◆ WORK INSTRUCTIONS
Transcribe the entire listing below exactly.

◆ MATERIAL TO PROCESS
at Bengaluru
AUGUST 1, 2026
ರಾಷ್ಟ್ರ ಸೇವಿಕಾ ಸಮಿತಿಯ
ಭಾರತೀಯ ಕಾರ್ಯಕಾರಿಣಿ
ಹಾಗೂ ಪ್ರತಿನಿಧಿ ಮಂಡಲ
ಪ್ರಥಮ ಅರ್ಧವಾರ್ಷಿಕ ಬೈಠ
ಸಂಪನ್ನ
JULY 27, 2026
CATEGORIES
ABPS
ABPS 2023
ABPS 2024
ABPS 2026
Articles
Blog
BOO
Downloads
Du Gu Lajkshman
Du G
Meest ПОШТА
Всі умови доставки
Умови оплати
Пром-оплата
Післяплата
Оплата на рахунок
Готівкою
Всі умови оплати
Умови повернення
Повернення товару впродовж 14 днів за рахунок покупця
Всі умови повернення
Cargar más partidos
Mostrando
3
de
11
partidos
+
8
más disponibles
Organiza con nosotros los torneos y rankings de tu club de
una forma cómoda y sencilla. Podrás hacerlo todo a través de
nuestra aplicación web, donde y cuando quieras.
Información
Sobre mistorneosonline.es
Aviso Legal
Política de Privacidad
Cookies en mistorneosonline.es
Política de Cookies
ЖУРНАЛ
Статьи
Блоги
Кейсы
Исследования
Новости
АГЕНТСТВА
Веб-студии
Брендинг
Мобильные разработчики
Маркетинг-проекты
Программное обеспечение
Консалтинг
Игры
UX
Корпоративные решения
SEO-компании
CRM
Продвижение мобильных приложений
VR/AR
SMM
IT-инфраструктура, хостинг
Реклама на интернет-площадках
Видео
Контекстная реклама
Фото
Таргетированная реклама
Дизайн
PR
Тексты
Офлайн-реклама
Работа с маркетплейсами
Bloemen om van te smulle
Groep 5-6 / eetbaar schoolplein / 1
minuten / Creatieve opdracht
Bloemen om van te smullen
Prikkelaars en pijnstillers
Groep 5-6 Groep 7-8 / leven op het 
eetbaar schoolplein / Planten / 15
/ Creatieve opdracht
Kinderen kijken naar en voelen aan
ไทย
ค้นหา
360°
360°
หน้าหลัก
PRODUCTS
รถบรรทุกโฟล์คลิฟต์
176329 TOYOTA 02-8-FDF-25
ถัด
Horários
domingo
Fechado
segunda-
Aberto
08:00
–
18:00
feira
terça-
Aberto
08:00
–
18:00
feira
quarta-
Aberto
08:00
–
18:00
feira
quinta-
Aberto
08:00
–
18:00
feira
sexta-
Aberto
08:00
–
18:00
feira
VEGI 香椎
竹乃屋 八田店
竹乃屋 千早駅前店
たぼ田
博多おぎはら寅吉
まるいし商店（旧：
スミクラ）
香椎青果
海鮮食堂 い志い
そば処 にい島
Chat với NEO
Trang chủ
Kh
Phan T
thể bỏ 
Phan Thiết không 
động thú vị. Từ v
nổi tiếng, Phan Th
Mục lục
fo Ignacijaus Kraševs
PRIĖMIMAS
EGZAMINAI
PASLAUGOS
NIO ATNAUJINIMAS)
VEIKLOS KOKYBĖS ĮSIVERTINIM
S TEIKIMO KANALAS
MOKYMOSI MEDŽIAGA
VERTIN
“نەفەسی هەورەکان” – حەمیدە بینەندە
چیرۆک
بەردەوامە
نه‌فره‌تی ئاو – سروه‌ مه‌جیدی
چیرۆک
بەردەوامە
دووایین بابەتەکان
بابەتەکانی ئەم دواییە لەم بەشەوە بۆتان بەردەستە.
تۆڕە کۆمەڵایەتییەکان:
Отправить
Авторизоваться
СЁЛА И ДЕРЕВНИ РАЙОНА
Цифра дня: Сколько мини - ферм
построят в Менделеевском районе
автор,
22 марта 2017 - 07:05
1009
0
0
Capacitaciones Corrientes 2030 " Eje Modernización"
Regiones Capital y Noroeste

◆ WRITTEN RESPONSE
at Bengaluru
AUGUST 1, 2026
ರಾಷ್ಟ್ರ ಸೇವಿಕಾ ಸಮಿತಿಯ
ಭಾರತೀಯ ಕಾರ್ಯಕಾರಿಣಿ
ಹಾಗೂ ಪ್ರತಿನಿಧಿ ಮಂಡಲ
ಪ್ರಥಮ ಅರ್ಧವಾರ್ಷಿಕ ಬೈಠ
ಸಂಪನ್ನ
JULY 27, 2026
CATEGORIES
ABPS
ABPS 2023
ABPS 2024
ABPS 2026
Articles
Blog
BOO
Downloads
Du Gu Lajkshman
Du G
Meest ПОШТА
Всі умови доставки
Умови оплати
Пром-оплата
Післяплата
Оплата на рахунок
Готівкою
Всі умови оплати
Умови повернення
Повернення товару впродовж 14 днів за рахунок покупця
Всі умови повернення
Cargar más partidos
Mostrando
3
de
11
partidos
+
8
más disponibles
Organiza con nosotros los torneos y rankings de tu club de
una forma cómoda y sencilla. Podrás hacerlo todo a través de
nuestra aplicación web, donde y cuando quieras.
Información
Sobre mistorneosonline.es
Aviso Legal
Política de Privacidad
Cookies en mistorneosonline.es
Política de Cookies
ЖУРНАЛ
Статьи
Блоги
Кейсы
Исследования
Новости
АГЕНТСТВА
Веб-студии
Брендинг
Мобильные разработчики
Маркетинг-проекты
Программное обеспечение
Консалтинг
Игры
UX
Корпоративные решения
SEO-компании
CRM
Продвижение мобильных приложений
VR/AR
SMM
IT-инфраструктура, хостинг
Реклама на интернет-площадках
Видео
Контекстная реклама
Фото
Таргетированная реклама
Дизайн
PR
Тексты
Офлайн-реклама
Работа с маркетплейсами
Bloemen om van te smulle
Groep 5-6 / eetbaar schoolplein / 1
minuten / Creatieve opdracht
Bloemen om van te smullen
Prikkelaars en pijnstillers
Groep 5-6 Groep 7-8 / leven op het 
eetbaar schoolplein / Planten / 15
/ Creatieve opdracht
Kinderen kijken naar en voelen aan
ไทย
ค้นหา
360°
360°
หน้าหลัก
PRODUCTS
รถบรรทุกโฟล์คลิฟต์
176329 TOYOTA 02-8-FDF-25
ถัด
Horários
domingo
Fechado
segunda-
Aberto
08:00
–
18:00
feira
terça-
Aberto
08:00
–
18:00
feira
quarta-
Aberto
08:00
–
18:00
feira
quinta-
Aberto
08:00
–
18:00
feira
sexta-
Aberto
08:00
–
18:00
feira
VEGI 香椎
竹乃屋 八田店
竹乃屋 千早駅前店
たぼ田
博多おぎはら寅吉
まるいし商店（旧：
スミクラ）
香椎青果
海鮮食堂 い志い
そば処 にい島
Chat với NEO
Trang chủ
Kh
Phan T
thể bỏ 
Phan Thiết không 
động thú vị. Từ v
nổi tiếng, Phan Th
Mục lục
fo Ignacijaus Kraševs
PRIĖMIMAS
EGZAMINAI
PASLAUGOS
NIO ATNAUJINIMAS)
VEIKLOS KOKYBĖS ĮSIVERTINIM
S TEIKIMO KANALAS
MOKYMOSI MEDŽIAGA
VERTIN
“نەفەسی هەورەکان” – حەمیدە بینەندە
چیرۆک
بەردەوامە
نه‌فره‌تی ئاو – سروه‌ مه‌جیدی
چیرۆک
بەردەوامە
دووایین بابەتەکان
بابەتەکانی ئەم دواییە لەم بەشەوە بۆتان بەردەستە.
تۆڕە کۆمەڵایەتییەکان:
Отправить
Авторизоваться
СЁЛА И ДЕРЕВНИ РАЙОНА
Цифра дня: Сколько мини - ферм
построят в Менделеевском районе
автор,
22 марта 2017 - 07:05
1009
0
0
Capacitaciones Corrientes 2030 " Eje Modernización"
Regiones Capital y Noroeste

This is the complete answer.